Tout d’abord, la forte demande de main-d’œuvre dans les pays d’accueil a été l’un des principaux moteurs des migrations au cours des deux dernières années. Dans de nombreux pays de l’OCDE confrontés à des pénuries de main-d’œuvre généralisées et à des changements démographiques imminents, l’augmentation du nombre de travailleurs migrants a contribué à une croissance économique soutenue. La migration de main-d’œuvre est une catégorie d’admission discrétionnaire sur laquelle les autorités du pays d’accueil exercent un contrôle quasi total. Améliorer l’accessibilité et la disponibilité des voies de migration professionnelle contribue non seulement à remédier aux pénuries de main-d’œuvre, mais est également essentiel pour renforcer le contrôle global des flux et gérer les migrations irrégulières.
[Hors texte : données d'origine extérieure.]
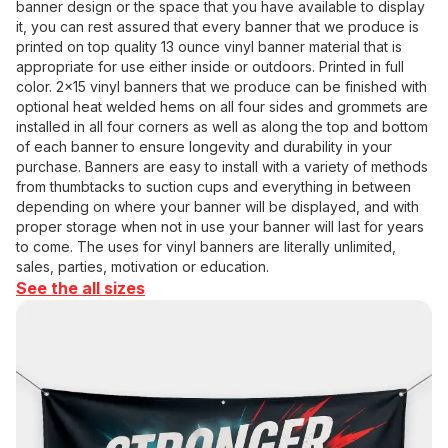
banner design or the space that you have available to display
it, you can rest assured that every banner that we produce is
printed on top quality 13 ounce vinyl banner material that is
appropriate for use either inside or outdoors. Printed in full
color. 2x15 vinyl banners that we produce can be finished with
optional heat welded hems on all four sides and grommets are
installed in all four corners as well as along the top and bottom
of each banner to ensure longevity and durability in your
purchase. Banners are easy to install with a variety of methods
from thumbtacks to suction cups and everything in between
depending on where your banner will be displayed, and with
proper storage when not in use your banner will last for years
to come. The uses for vinyl banners are literally unlimited,
sales, parties, motivation or education.
See the all sizes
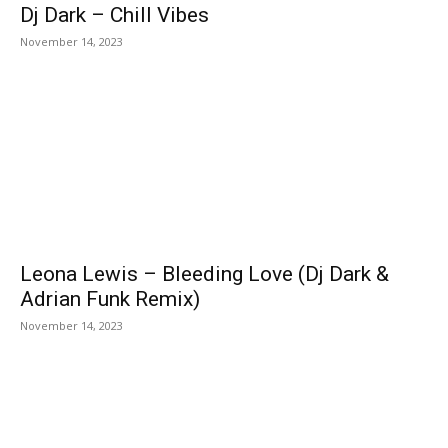
Dj Dark – Chill Vibes
November 14, 2023
Leona Lewis – Bleeding Love (Dj Dark &
Adrian Funk Remix)
November 14, 2023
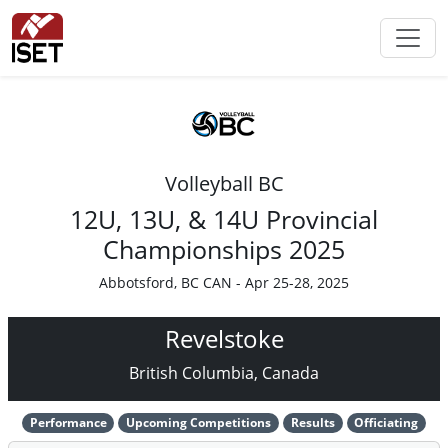
Volleyball BC
12U, 13U, & 14U Provincial
Championships 2025
Abbotsford, BC CAN - Apr 25-28, 2025
Revelstoke
British Columbia, Canada
Performance
Upcoming Competitions
Results
Officiating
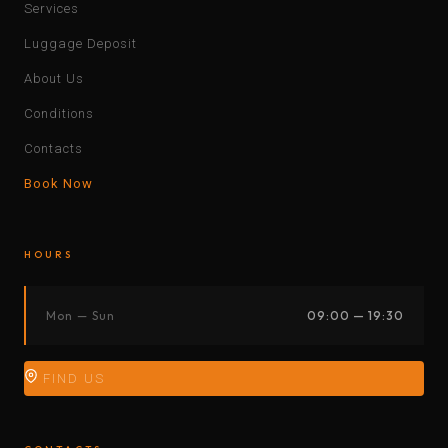
Services
Luggage Deposit
About Us
Conditions
Contacts
Book Now
HOURS
Mon — Sun
09:00 — 19:30
FIND US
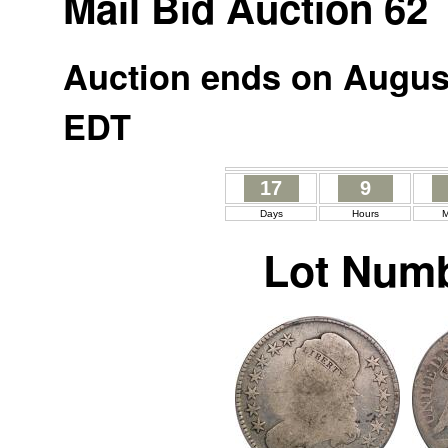
Mail Bid Auction 62
Auction ends on August
EDT
17
9
Days
Hours
M
Lot Numb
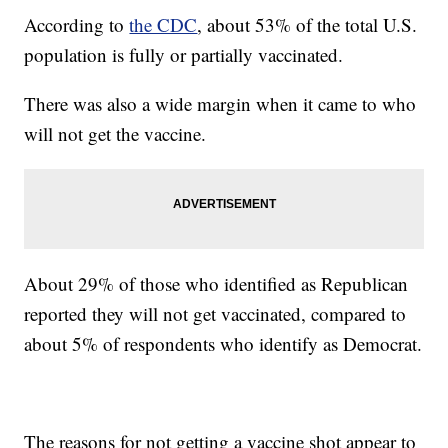
According to
the CDC
, about 53% of the total U.S.
population is fully or partially vaccinated.
There was also a wide margin when it came to who
will not get the vaccine.
About 29% of those who identified as Republican
reported they will not get vaccinated, compared to
about 5% of respondents who identify as Democrat.
The reasons for not getting a vaccine shot appear to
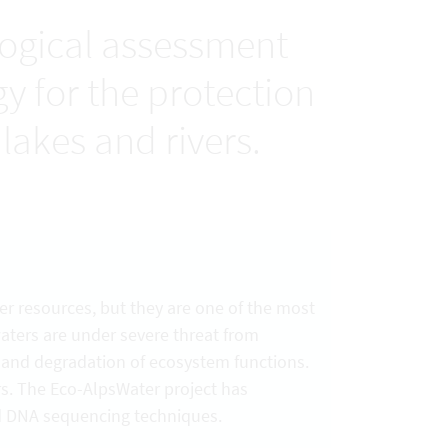
logical assessment
 for the protection
lakes and rivers.
er resources, but they are one of the most
waters are under severe threat from
n and degradation of ecosystem functions.
rs. The Eco-AlpsWater project has
d DNA sequencing techniques.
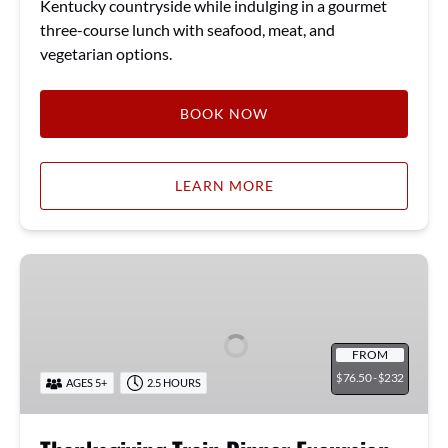
Kentucky countryside while indulging in a gourmet
three-course lunch with seafood, meat, and
vegetarian options.
BOOK NOW
LEARN MORE
Thanksgiving
Train
Dinner
Excursion
FROM
76.50 -
232
$
$
AGES 5+
2.5 HOURS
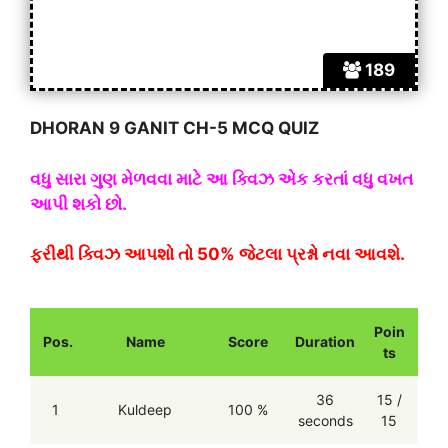
189
DHORAN 9 GANIT CH-5 MCQ QUIZ
વધુ સારા ગુણ મેળવવા માટે આ ક્વિઝ એક કરતાં વધુ વખત
આપી શકો છો.
ફરીથી ક્વિઝ આપશો તો 50% જેટલા પ્રશ્નો નવા આવશે.
Poin
Pos.
Name
Score
Duration
ts
36
15 /
1
Kuldeep
100 %
seconds
15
Deuxièmement, la coopération internationale en matière de migration progresse. En 2022, les pays de l’UE ont coordonné leurs réponses à l’afflux soudain et sans précédent de réfugiés en provenance d’Ukraine à la suite de la guerre d’agression menée par la Russie, utilisant pour la première fois le statut de protection temporaire. Deux ans plus tard, en 2024, le Pacte européen sur les migrations et l’asile a fourni un ensemble complet de réglementations et de politiques visant à créer des processus de migration et d’asile plus efficaces et durables au niveau de l’UE.
Dans les Amériques, la Déclaration de Los Angeles de 2022 a jeté les bases d’une coopération régionale accrue en matière de migration. Dans l’esprit de cette déclaration, entre autres mesures, les États-Unis, le Canada, le Mexique et l’Espagne établissent des centres régionaux dans plusieurs pays d’Amérique centrale et du Sud afin de promouvoir une migration régulière, ordonnée et sûre. Face à l’afflux massif de personnes fuyant le Venezuela, les pays de destination sud-américains coordonnent étroitement leurs réponses dans le cadre du processus de Quito.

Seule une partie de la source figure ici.